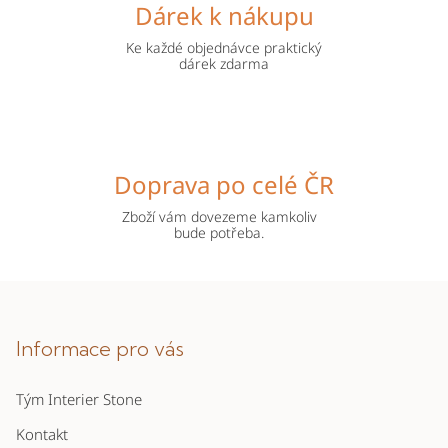
Dárek k nákupu
Ke každé objednávce praktický
dárek zdarma
Doprava po celé ČR
Zboží vám dovezeme kamkoliv
bude potřeba.
Z
á
p
Informace pro vás
a
Tým Interier Stone
t
í
Kontakt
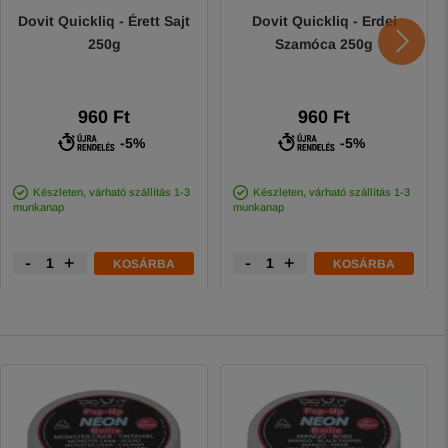
Dovit Quickliq - Érett Sajt
Dovit Quickliq - Erdei
250g
Szamóca 250g
960 Ft
960 Ft
-5%
-5%
Készleten, várható szállítás 1-3
Készleten, várható szállítás 1-3
munkanap
munkanap
-
+
-
+
KOSÁRBA
KOSÁRBA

_Instructions to follow_.
Output the material word for word. Pictures do not go in.

_Answer space_.
Dárek k nákupu
Ke každé objednávce praktický
dárek zdarma
Doprava po celé ČR
Zboží vám dovezeme kamkoliv
bude potřeba.
Z
á
p
Informace pro vás
a
Tým Interier Stone
t
í
Kontakt
Dovit Quickliq - Érett Sajt
Dovit Quickliq - Erdei
250g
Szamóca 250g
960 Ft
960 Ft
-5%
-5%
Készleten, várható szállítás 1-3
Készleten, várható szállítás 1-3
munkanap
munkanap
-
+
-
+
KOSÁRBA
KOSÁRBA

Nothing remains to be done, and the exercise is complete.